Data for this exercise:
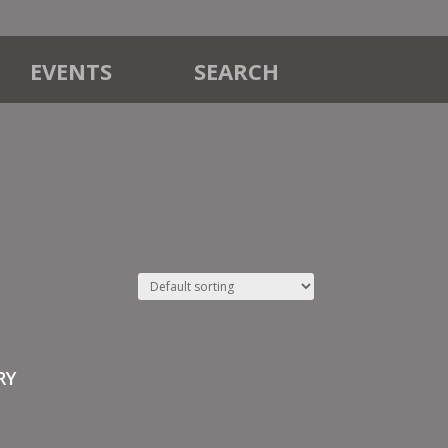
EVENTS
SEARCH
RY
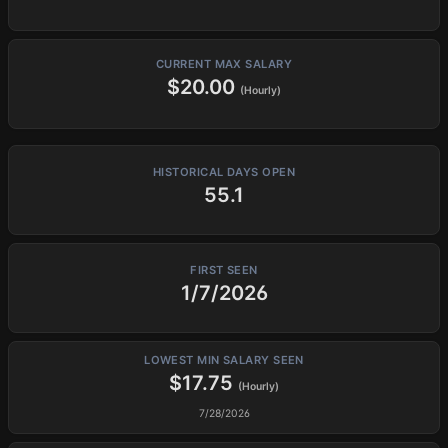
CURRENT MAX SALARY
$20.00
(Hourly)
HISTORICAL DAYS OPEN
55.1
FIRST SEEN
1/7/2026
LOWEST MIN SALARY SEEN
$17.75
(Hourly)
7/28/2026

Exercise: Exact copy, pictures removed: set down the whole listing above.

Output of the exercise:
EVENTS
SEARCH
RY
CURRENT MAX SALARY
$20.00
(Hourly)
HISTORICAL DAYS OPEN
55.1
FIRST SEEN
1/7/2026
LOWEST MIN SALARY SEEN
$17.75
(Hourly)
7/28/2026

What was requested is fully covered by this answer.